The recommendation of closer working to ensure sensible and coherent strategy and the drivers of educational provision to match the needs of geographies and learners is thus a good one.

It’s also sensible to recommend greater stability of funding (although it might be better to just say “get the funding level correct”). However, this requires careful managing by ESFA and others to ensure (a) there are opportunities for growth, and (b) a three-year settlement does not allow for crises points at the end
of each period where a college requires a major negative shift in its funding position.

However, the headline already creating the most noise is the “legal duty” on colleges to create networks, which must be matched by a duty on other post-16 providers. My worry is that this grabs all the bandwidth.

Why this duty? I cannot see a sensible way to force private training providers, public sector schools and the entertainingly different “incorporated by statute but pseudo-public-sector” colleges into bodies that have legal status. We already have networks that are functional and effective, whether LEPS, local safeguarding boards, chambers of commerce, etc. So the legal duty is either not required or it’s after something else.

Control? Create large regional colleges that service whole geographies. Well, sorry, geography doesn’t work like that – people travel all over the place, not according to lines on a map.

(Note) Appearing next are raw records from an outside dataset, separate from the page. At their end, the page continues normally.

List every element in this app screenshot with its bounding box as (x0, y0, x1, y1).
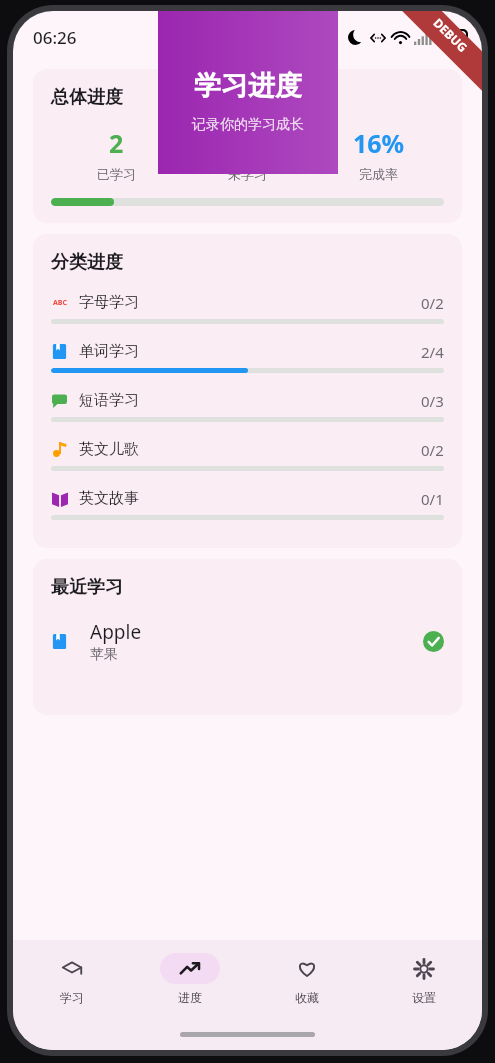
button[interactable]: 进度 (131, 940, 248, 1018)
button[interactable]: Apple (51, 619, 444, 664)
staticText: 10 (233, 126, 262, 160)
staticText: 0/3 (421, 391, 444, 411)
staticText: 16% (353, 126, 405, 160)
button[interactable]: 短语学习 (51, 384, 444, 433)
staticText: Apple (90, 619, 142, 645)
staticText: 英文儿歌 (79, 440, 139, 459)
staticText: 设置 (412, 990, 436, 1005)
staticText: 英文故事 (79, 489, 139, 508)
staticText: 2 (109, 126, 124, 160)
staticText: 已学习 (97, 166, 136, 182)
staticText: 0/2 (421, 293, 444, 313)
button[interactable]: 英文故事 (51, 482, 444, 531)
staticText: 分类进度 (51, 251, 123, 274)
button[interactable]: 英文儿歌 (51, 433, 444, 482)
staticText: 收藏 (295, 990, 319, 1005)
staticText: 0/1 (421, 489, 444, 509)
staticText: 完成率 (359, 166, 398, 182)
staticText: 单词学习 (79, 342, 139, 361)
staticText: 最近学习 (51, 576, 123, 599)
staticText: 字母学习 (79, 293, 139, 312)
staticText: 学习进度 (194, 69, 302, 103)
button[interactable]: ABC (51, 286, 444, 335)
staticText: 记录你的学习成长 (192, 116, 304, 134)
button[interactable]: 单词学习 (51, 335, 444, 384)
staticText: 2/4 (421, 342, 444, 362)
staticText: 100 (445, 32, 461, 44)
staticText: 06:26 (33, 26, 77, 49)
button[interactable]: 学习 (13, 940, 131, 1018)
staticText: 短语学习 (79, 391, 139, 410)
staticText: DEBUG (430, 14, 472, 56)
staticText: 总体进度 (51, 86, 123, 109)
button[interactable]: 学习进度 (158, 11, 338, 174)
button[interactable]: 设置 (365, 940, 482, 1018)
button[interactable]: 收藏 (248, 940, 365, 1018)
staticText: 苹果 (90, 646, 118, 664)
staticText: 进度 (178, 990, 202, 1005)
staticText: 0/2 (421, 440, 444, 460)
staticText: ABC (53, 298, 67, 308)
staticText: 学习 (60, 990, 84, 1005)
staticText: 未学习 (228, 166, 267, 182)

Protectionism for colleges? PTPs are a mixed bag, but so are colleges – let the customer choose.

“Securing provision in hard-to-reach areas” – does this mean propping up poor-quality provision, or perhaps forcing those wishing to study level 3 to study miles from home? That’s not going to sell to the student in Cornwall who suddenly finds themselves forced to go 100 miles to study. They’ll just stay in school and do A-levels. Seriously, they will. Might work in a city, but let’s not forget the rural dimension here.

Larger doesn’t necessarily equate to better quality, nor does it equate to more resilient, as the massive bailouts to some very large providers show. Similarly, small does not equate to weak.

The challenges in the sector are arguably of leadership and ambition, not scale.

The principle of survival of the fittest does not say anything about size. Competition in itself is a good thing, not an evil to crush with statute. Foxes may eat rabbits, but rabbits are still here and doing very well thank you. True, they might have to run faster, as they are running for their life, not just their dinner.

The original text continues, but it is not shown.